BEGIN RECORDS FOR THIS EXERCISE
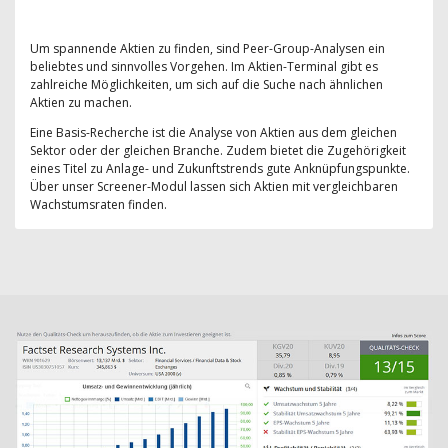
Um spannende Aktien zu finden, sind Peer-Group-Analysen ein
beliebtes und sinnvolles Vorgehen. Im Aktien-Terminal gibt es
zahlreiche Möglichkeiten, um sich auf die Suche nach ähnlichen
Aktien zu machen.
Eine Basis-Recherche ist die Analyse von Aktien aus dem gleichen
Sektor oder der gleichen Branche. Zudem bietet die Zugehörigkeit
eines Titel zu Anlage- und Zukunftstrends gute Anknüpfungspunkte.
Über unser Screener-Modul lassen sich Aktien mit vergleichbaren
Wachstumsraten finden.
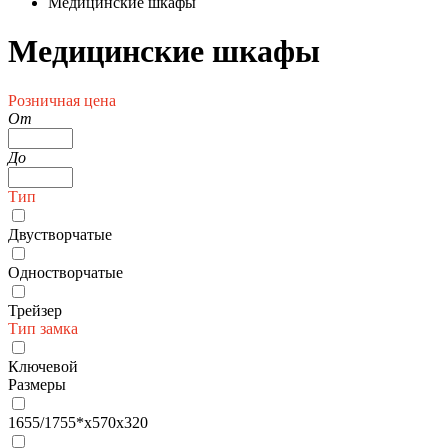
Медицинские шкафы
Медицинские шкафы
Розничная цена
От
До
Тип
Двустворчатые
Одностворчатые
Трейзер
Тип замка
Ключевой
Размеры
1655/1755*x570x320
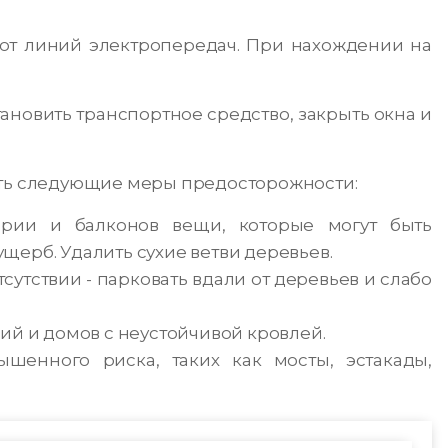
от линий электропередач. При нахождении на
тановить транспортное средство, закрыть окна и
ять следующие меры предосторожности:
ории и балконов вещи, которые могут быть
ерб. Удалить сухие ветви деревьев.
тсутствии - парковать вдали от деревьев и слабо
ий и домов с неустойчивой кровлей.
ышенного риска, таких как мосты, эстакады,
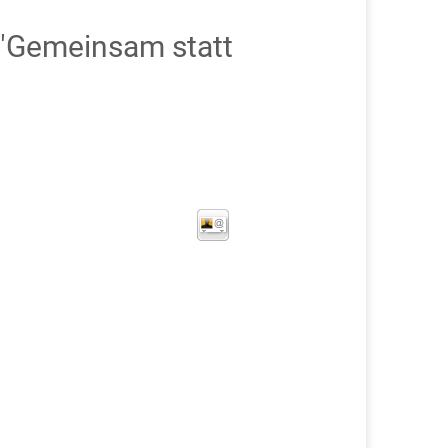
"Gemeinsam statt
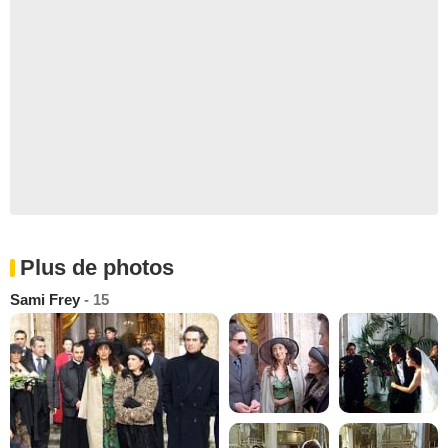
Plus de photos
Sami Frey
- 15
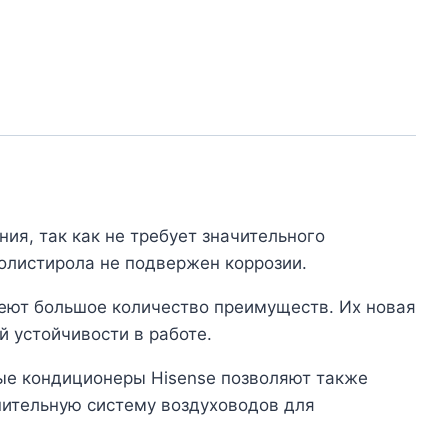
ия, так как не требует значительного
олистирола не подвержен коррозии.
еют большое количество преимуществ. Их новая
й устойчивости в работе.
ые кондиционеры Hisense позволяют также
нительную систему воздуховодов для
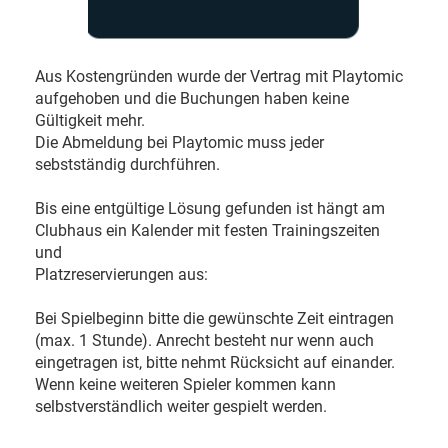
Aus Kostengründen wurde der Vertrag mit Playtomic
aufgehoben und die Buchungen haben keine
Gültigkeit mehr.
Die Abmeldung bei Playtomic muss jeder
sebstständig durchführen.
Bis eine entgültige Lösung gefunden ist hängt am
Clubhaus ein Kalender mit festen Trainingszeiten
und
Platzreservierungen aus:
Bei Spielbeginn bitte die gewünschte Zeit eintragen
(max. 1 Stunde). Anrecht besteht nur wenn auch
eingetragen ist, bitte nehmt Rücksicht auf einander.
Wenn keine weiteren Spieler kommen kann
selbstverständlich weiter gespielt werden.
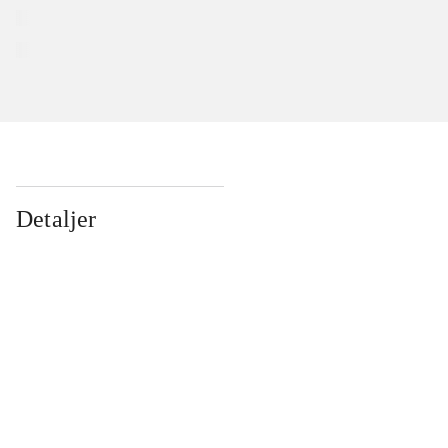
Detaljer
...
...
...
...
...
...
...
...
...
...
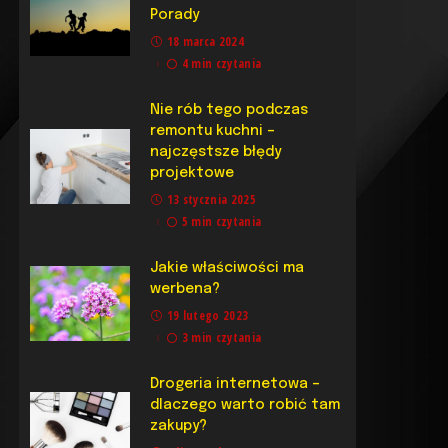
Porady
18 marca 2024
4 min czytania
Nie rób tego podczas
remontu kuchni –
najczęstsze błędy
projektowe
13 stycznia 2025
5 min czytania
Jakie właściwości ma
werbena?
19 lutego 2023
3 min czytania
Drogeria internetowa –
dlaczego warto robić tam
zakupy?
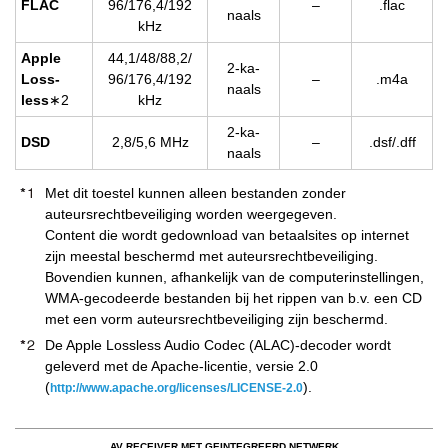
FLAC
96/176,4/192
–
.flac
naals
kHz
Apple
44,1/48/88,2/
2-ka­
Los­s­
96/176,4/192
–
.m4a
naals
less
∗2
kHz
2-ka­
DSD
2,8/5,6 MHz
–
.dsf/.dff
naals
Met dit toestel kunnen alleen bestanden zonder
auteursrechtbeveiliging worden weergegeven.
Content die wordt gedownload van betaalsites op internet
zijn meestal beschermd met auteursrechtbeveiliging.
Bovendien kunnen, afhankelijk van de computerinstellingen,
WMA-gecodeerde bestanden bij het rippen van b.v. een CD
met een vorm auteursrechtbeveiliging zijn beschermd.
De Apple Lossless Audio Codec (ALAC)-decoder wordt
geleverd met de Apache-licentie, versie 2.0
(
).
http://www.apache.org/licenses/LICENSE-2.0
AV RECEIVER MET GEINTEGREERD NETWERK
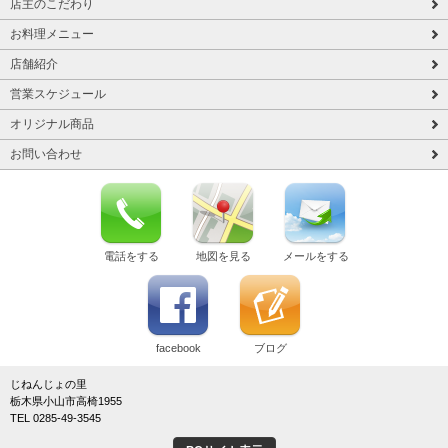
店主のこだわり
お料理メニュー
店舗紹介
営業スケジュール
オリジナル商品
お問い合わせ
電話をする
地図を見る
メールをする
facebook
ブログ
じねんじょの里
栃木県小山市高椅1955
TEL 0285-49-3545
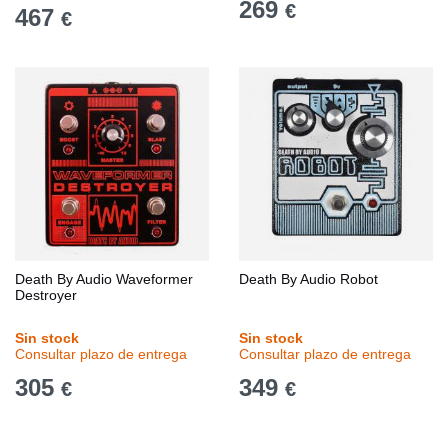
269
€
467
€
Death By Audio Waveformer
Death By Audio Robot
Destroyer
Sin stock
Sin stock
Consultar plazo de entrega
Consultar plazo de entrega
305
349
€
€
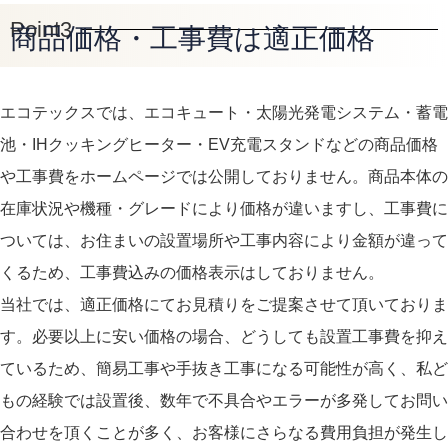
Point3
商品価格・工事費は適正価格
エコテックスでは、エコキュート・太陽光発電システム・蓄電
池・IHクッキングヒーター・EV充電スタンドなどの商品価格
や工事費をホームページでは公開しておりません。商品本体の
在庫状況や機種・グレードにより価格が違いますし、工事費に
ついては、お住まいの設置場所や工事内容により金額が違って
くるため、工事費込みの価格表示はしておりません。
当社では、適正価格にてお見積りをご提案させて頂いておりま
す。必要以上に安い価格の場合、どうしても設置工事費を抑え
ているため、簡易工事や手抜き工事になる可能性が高く、私ど
もの経験では設置後、数年で不具合やエラーが多発してお問い
合わせを頂くことが多く、お客様にさらなる費用負担が発生し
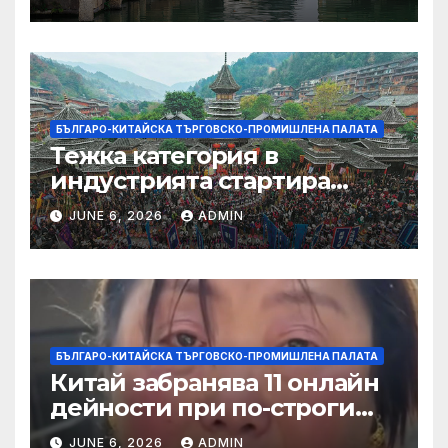
БЪЛГАРО-КИТАЙСКА ТЪРГОВСКО-ПРОМИШЛЕНА ПАЛАТА
Тежка категория в
индустрията стартира
алианс за космическа
JUNE 6, 2026
ADMIN
слънчева енергия
БЪЛГАРО-КИТАЙСКА ТЪРГОВСКО-ПРОМИШЛЕНА ПАЛАТА
Китай забранява 11 онлайн
дейности при по-строги
правила за ограничаване на
JUNE 6, 2026
ADMIN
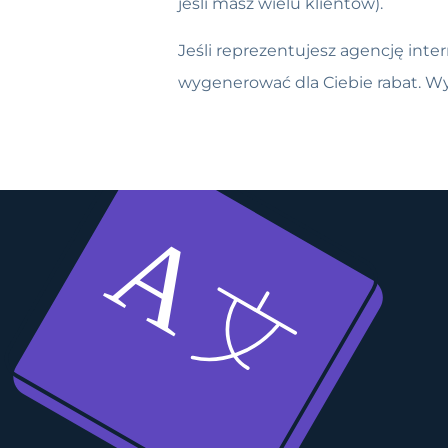
jeśli masz wielu klientów).
Jeśli reprezentujesz agencję int
wygenerować dla Ciebie rabat. Wy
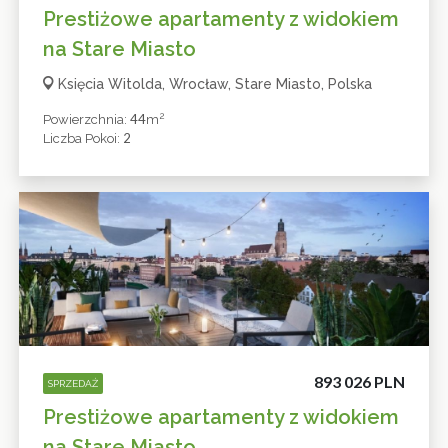
Prestiżowe apartamenty z widokiem
na Stare Miasto
Księcia Witolda, Wrocław, Stare Miasto, Polska
2
44
Powierzchnia:
M
2
Liczba Pokoi:
893 026 PLN
SPRZEDAŻ
Prestiżowe apartamenty z widokiem
na Stare Miasto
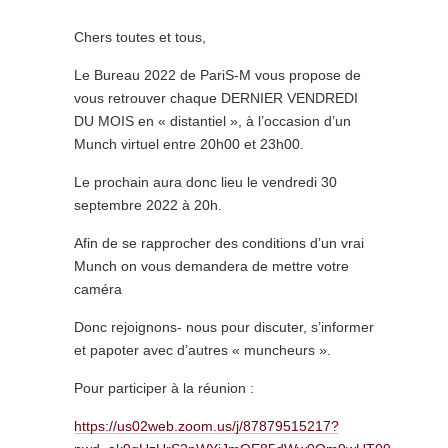
Chers toutes et tous,
Le Bureau 2022 de PariS-M vous propose de
vous retrouver chaque DERNIER VENDREDI
DU MOIS en « distantiel », à l’occasion d’un
Munch virtuel entre 20h00 et 23h00.
Le prochain aura donc lieu le vendredi 30
septembre 2022 à 20h.
Afin de se rapprocher des conditions d’un vrai
Munch on vous demandera de mettre votre
caméra
Donc rejoignons- nous pour discuter, s’informer
et papoter avec d’autres « muncheurs ».
Pour participer à la réunion :
https://us02web.zoom.us/j/87879515217?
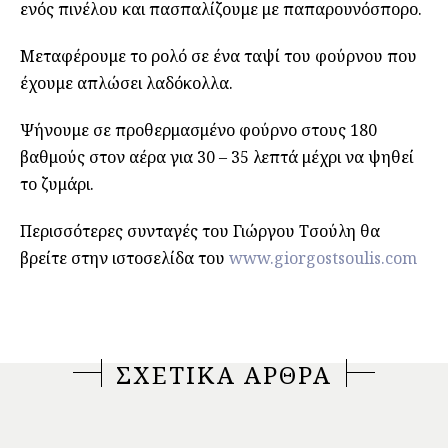
ενός πινέλου και πασπαλίζουμε με παπαρουνόσπορο.
Μεταφέρουμε το ρολό σε ένα ταψί του φούρνου που
έχουμε απλώσει λαδόκολλα.
Ψήνουμε σε προθερμασμένο φούρνο στους 180
βαθμούς στον αέρα για 30 – 35 λεπτά μέχρι να ψηθεί
το ζυμάρι.
Περισσότερες συνταγές του Γιώργου Τσούλη θα
βρείτε στην ιστοσελίδα του
www.giorgostsoulis.com
ΣΧΕΤΙΚΑ ΑΡΘΡΑ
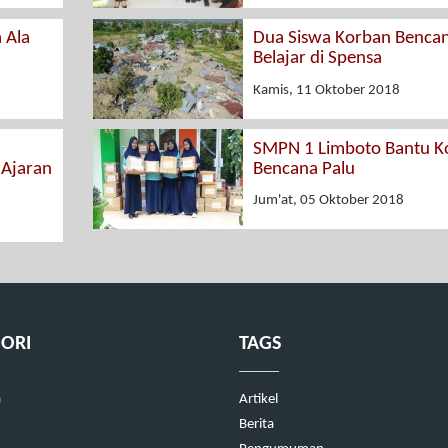
 Ala
Dua Siswa Korban Bencan
Belajar di Spensa
Kamis, 11 Oktober 2018
SMPN 1 Limboto Bantu K
 Ajaran
Bencana Palu
Jum'at, 05 Oktober 2018
ORI
TAGS
a
Artikel
Berita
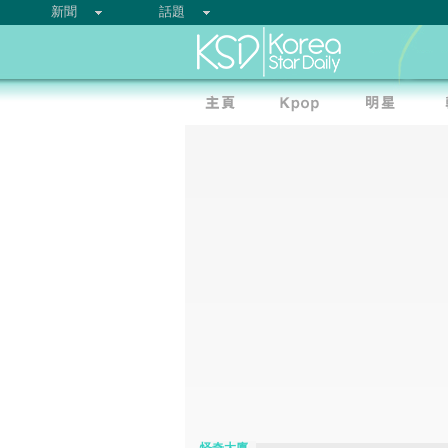
新聞
話題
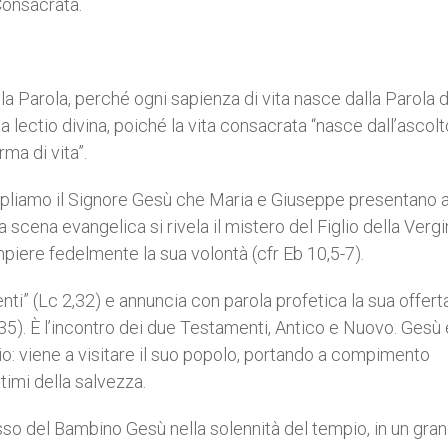
Consacrata.
della Parola, perché ogni sapienza di vita nasce dalla Parola 
la lectio divina, poiché la vita consacrata “nasce dall’ascolt
ma di vita”.
templiamo il Signore Gesù che Maria e Giuseppe presentano a
a scena evangelica si rivela il mistero del Figlio della Vergin
iere fedelmente la sua volontà (cfr Eb 10,5-7).
nti” (Lc 2,32) e annuncia con parola profetica la sua offert
2-35). È l’incontro dei due Testamenti, Antico e Nuovo. Gesù 
Dio: viene a visitare il suo popolo, portando a compimento
timi della salvezza.
so del Bambino Gesù nella solennità del tempio, in un gran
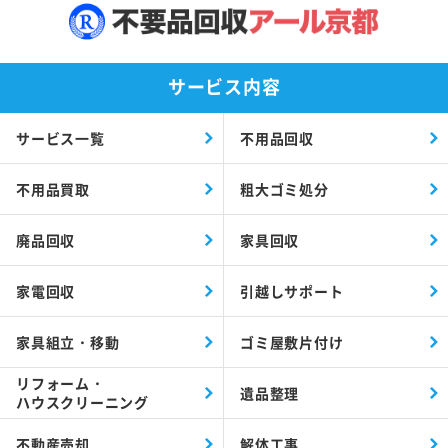
サービス内容
サービス一覧
不用品回収
不用品買取
粗大ゴミ処分
廃品回収
家具回収
家電回収
引越しサポート
家具組立・移動
ゴミ屋敷片付け
リフォーム・
遺品整理
ハウスクリーニング
不動産売却
解体工事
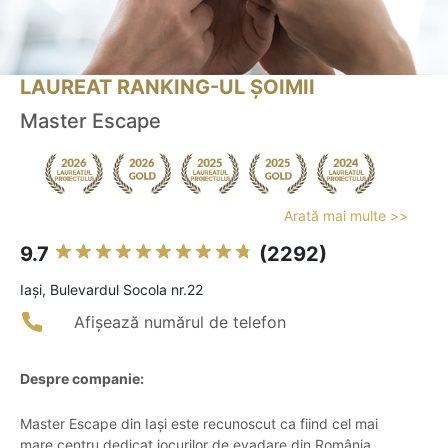
LAUREAT RANKING-UL ȘOIMII
Master Escape
Arată mai multe >>
9.7
(2292)
Iaşi, Bulevardul Socola nr.22
Afișează numărul de telefon
Despre companie:
Master Escape din Iași este recunoscut ca fiind cel mai
mare centru dedicat jocurilor de evadare din România.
END RECORDS FOR THIS EXERCISE
Repeat every record above exactly. Omit the pictures.

Um spannende Aktien zu finden, sind Peer-Group-Analysen ein
beliebtes und sinnvolles Vorgehen. Im Aktien-Terminal gibt es
zahlreiche Möglichkeiten, um sich auf die Suche nach ähnlichen
Aktien zu machen.
Eine Basis-Recherche ist die Analyse von Aktien aus dem gleichen
Sektor oder der gleichen Branche. Zudem bietet die Zugehörigkeit
eines Titel zu Anlage- und Zukunftstrends gute Anknüpfungspunkte.
Über unser Screener-Modul lassen sich Aktien mit vergleichbaren
Wachstumsraten finden.
Медицинские шкафы
Медицинские шкафы
Розничная цена
От
До
Тип
Двустворчатые
Одностворчатые
Трейзер
Тип замка
Ключевой
Размеры
1655/1755*x570x320
от линий электропередач. При нахождении на
тановить транспортное средство, закрыть окна и
ять следующие меры предосторожности:
ории и балконов вещи, которые могут быть
ерб. Удалить сухие ветви деревьев.
тсутствии - парковать вдали от деревьев и слабо
ий и домов с неустойчивой кровлей.
ышенного риска, таких как мосты, эстакады,
"Gemeinsam statt
Plus de photos
Sami Frey
- 15
ия, так как не требует значительного
олистирола не подвержен коррозии.
еют большое количество преимуществ. Их новая
й устойчивости в работе.
ые кондиционеры Hisense позволяют также
нительную систему воздуховодов для
Aus Kostengründen wurde der Vertrag mit Playtomic
aufgehoben und die Buchungen haben keine
Gültigkeit mehr.
Die Abmeldung bei Playtomic muss jeder
sebstständig durchführen.
Bis eine entgültige Lösung gefunden ist hängt am
Clubhaus ein Kalender mit festen Trainingszeiten
und
Platzreservierungen aus:
Bei Spielbeginn bitte die gewünschte Zeit eintragen
(max. 1 Stunde). Anrecht besteht nur wenn auch
eingetragen ist, bitte nehmt Rücksicht auf einander.
Wenn keine weiteren Spieler kommen kann
selbstverständlich weiter gespielt werden.
Detaljer
...
...
...
...
...
...
...
...
...
...
Porady
18 marca 2024
4 min czytania
Nie rób tego podczas
remontu kuchni –
najczęstsze błędy
projektowe
13 stycznia 2025
5 min czytania
Jakie właściwości ma
werbena?
19 lutego 2023
3 min czytania
Drogeria internetowa –
dlaczego warto robić tam
zakupy?
FLAC
96/176,4/192
–
.flac
naals
kHz
Apple
44,1/48/88,2/
2-ka­
Los­s­
96/176,4/192
–
.m4a
naals
less
∗2
kHz
2-ka­
DSD
2,8/5,6 MHz
–
.dsf/.dff
naals
Met dit toestel kunnen alleen bestanden zonder
auteursrechtbeveiliging worden weergegeven.
Content die wordt gedownload van betaalsites op internet
zijn meestal beschermd met auteursrechtbeveiliging.
Bovendien kunnen, afhankelijk van de computerinstellingen,
WMA-gecodeerde bestanden bij het rippen van b.v. een CD
met een vorm auteursrechtbeveiliging zijn beschermd.
De Apple Lossless Audio Codec (ALAC)-decoder wordt
geleverd met de Apache-licentie, versie 2.0
(
).
http://www.apache.org/licenses/LICENSE-2.0
AV RECEIVER MET GEINTEGREERD NETWERK
店主のこだわり
お料理メニュー
店舗紹介
営業スケジュール
オリジナル商品
お問い合わせ
電話をする
地図を見る
メールをする
facebook
ブログ
じねんじょの里
栃木県小山市高椅1955
TEL 0285-49-3545
269
€
467
€
Death By Audio Waveformer
Death By Audio Robot
Destroyer
Sin stock
Sin stock
Consultar plazo de entrega
Consultar plazo de entrega
305
349
€
€
Point3
商品価格・工事費は適正価格
エコテックスでは、エコキュート・太陽光発電システム・蓄電
池・IHクッキングヒーター・EV充電スタンドなどの商品価格
や工事費をホームページでは公開しておりません。商品本体の
在庫状況や機種・グレードにより価格が違いますし、工事費に
ついては、お住まいの設置場所や工事内容により金額が違って
くるため、工事費込みの価格表示はしておりません。
当社では、適正価格にてお見積りをご提案させて頂いておりま
す。必要以上に安い価格の場合、どうしても設置工事費を抑え
ているため、簡易工事や手抜き工事になる可能性が高く、私ど
もの経験では設置後、数年で不具合やエラーが多発してお問い
合わせを頂くことが多く、お客様にさらなる費用負担が発生し
БЪЛГАРО-КИТАЙСКА ТЪРГОВСКО-ПРОМИШЛЕНА ПАЛАТА
Тежка категория в
индустрията стартира
алианс за космическа
JUNE 6, 2026
ADMIN
слънчева енергия
БЪЛГАРО-КИТАЙСКА ТЪРГОВСКО-ПРОМИШЛЕНА ПАЛАТА
Китай забранява 11 онлайн
дейности при по-строги
правила за ограничаване на
JUNE 6, 2026
ADMIN
jeśli masz wielu klientów).
Jeśli reprezentujesz agencję int
wygenerować dla Ciebie rabat. Wy
Prestiżowe apartamenty z widokiem
na Stare Miasto
Księcia Witolda, Wrocław, Stare Miasto, Polska
2
44
Powierzchnia:
M
2
Liczba Pokoi:
893 026 PLN
SPRZEDAŻ
Prestiżowe apartamenty z widokiem
na Stare Miasto
Chers toutes et tous,
Le Bureau 2022 de PariS-M vous propose de
vous retrouver chaque DERNIER VENDREDI
DU MOIS en « distantiel », à l’occasion d’un
Munch virtuel entre 20h00 et 23h00.
Le prochain aura donc lieu le vendredi 30
septembre 2022 à 20h.
Afin de se rapprocher des conditions d’un vrai
Munch on vous demandera de mettre votre
caméra
Donc rejoignons- nous pour discuter, s’informer
et papoter avec d’autres « muncheurs ».
Pour participer à la réunion :
https://us02web.zoom.us/j/87879515217?
ενός πινέλου και πασπαλίζουμε με παπαρουνόσπορο.
Μεταφέρουμε το ρολό σε ένα ταψί του φούρνου που
έχουμε απλώσει λαδόκολλα.
Ψήνουμε σε προθερμασμένο φούρνο στους 180
βαθμούς στον αέρα για 30 – 35 λεπτά μέχρι να ψηθεί
το ζυμάρι.
Περισσότερες συνταγές του Γιώργου Τσούλη θα
βρείτε στην ιστοσελίδα του
www.giorgostsoulis.com
ΣΧΕΤΙΚΑ ΑΡΘΡΑ
 Ala
Dua Siswa Korban Bencan
Belajar di Spensa
Kamis, 11 Oktober 2018
SMPN 1 Limboto Bantu K
 Ajaran
Bencana Palu
Jum'at, 05 Oktober 2018
ORI
TAGS
a
Artikel
Berita
新聞
話題
Consacrata.
della Parola, perché ogni sapienza di vita nasce dalla Parola 
la lectio divina, poiché la vita consacrata “nasce dall’ascolt
ma di vita”.
templiamo il Signore Gesù che Maria e Giuseppe presentano a
a scena evangelica si rivela il mistero del Figlio della Vergin
iere fedelmente la sua volontà (cfr Eb 10,5-7).
nti” (Lc 2,32) e annuncia con parola profetica la sua offert
2-35). È l’incontro dei due Testamenti, Antico e Nuovo. Gesù 
Dio: viene a visitare il suo popolo, portando a compimento
timi della salvezza.
so del Bambino Gesù nella solennità del tempio, in un gran
サービス内容
サービス一覧
不用品回収
不用品買取
粗大ゴミ処分
廃品回収
家具回収
家電回収
引越しサポート
家具組立・移動
ゴミ屋敷片付け
リフォーム・
遺品整理
ハウスクリーニング
不動産売却
解体工事
LAUREAT RANKING-UL ȘOIMII
Master Escape
Arată mai multe >>
9.7
(2292)
Iaşi, Bulevardul Socola nr.22
Afișează numărul de telefon
Despre companie:
Master Escape din Iași este recunoscut ca fiind cel mai
mare centru dedicat jocurilor de evadare din România.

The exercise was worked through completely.